The interests of residents, being local and often of many generations, are not identical to those of absentee proprietors, whether they be individuals, corporations, or agencies of ‘public’ ownership

Local benefit  (economic, social, environmental) -  must be the prime consideration in determining  policy, including land use, and particularly in the case of publicly owned  resources.  Why else have public land?

Some of you may be surprised to hear me say this, But in the case of private land, I believe deeply that resident owners have the greatest direct interest and offer the best assurance of good management practice.  

If you thought differently, you have got me wrong!  I am a resident and owner, if only on 8 acres.  

So it seems clear to me that  good management, in the public interest, is most likely to be achieved through direct and controlling  participation of resident local folk.

And, that where work is to be carried out, it is most likely to be well done by suitably qualified local workers.

And so it is also clear that  provision of local employment is a valid objective.  And, in practice, a natural outcome of good management!

Above all, we must not allow ourselves to feel intimidated or excluded from full and active participation through lack of ‘expertise.’
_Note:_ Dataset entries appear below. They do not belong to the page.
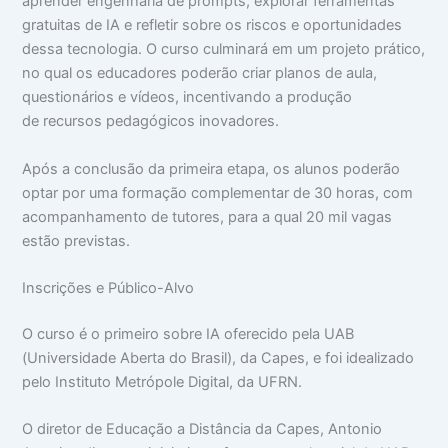
aprender engenharia de prompts, explorar ferramentas
gratuitas de IA e refletir sobre os riscos e oportunidades
dessa tecnologia. O curso culminará em um projeto prático,
no qual os educadores poderão criar planos de aula,
questionários e vídeos, incentivando a produção
de recursos pedagógicos inovadores.
Após a conclusão da primeira etapa, os alunos poderão
optar por uma formação complementar de 30 horas, com
acompanhamento de tutores, para a qual 20 mil vagas
estão previstas.
Inscrições e Público-Alvo
O curso é o primeiro sobre IA oferecido pela UAB
(Universidade Aberta do Brasil), da Capes, e foi idealizado
pelo Instituto Metrópole Digital, da UFRN.
O diretor de Educação a Distância da Capes, Antonio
Local knowledge and affection for our neighbourhood places  are just as  important!
All this implies that a good forest economy would be a limited economy. It would be limited in scale and limited by what it would not do. But it would also be limited by the need to leave (or to create as at Carrifran), some wilder areas of significant acreage unused.  (or hectarage, if we must have it  that way - it’s only numbers!)
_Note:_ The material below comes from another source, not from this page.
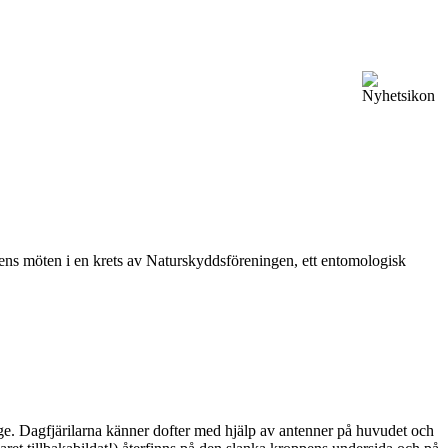
vårens möten i en krets av Naturskyddsföreningen, ett entomologisk
ge. Dagfjärilarna känner dofter med hjälp av antenner på huvudet och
Because of our  inclination to be proud and greedy, our human character needs this practical deference toward things greater than ourselves.  Personally, I think this is a religious deference.

Also, for reasons of pure self-interest and our own survival, we need wilderness as a standard.  Wilderness gives us the indispensable pattern and measure of sustainability.

Now, These thoughts are not meant to be limiting, but rather to emphasise that it’s our business to determine what we want, and how we’re likely to accomplish it.  "They" are able to help, and they want to, but if we just leave it to them, we’ll have no business complaining.  

If we get it right they will disappear, because they’ll just be some more of us!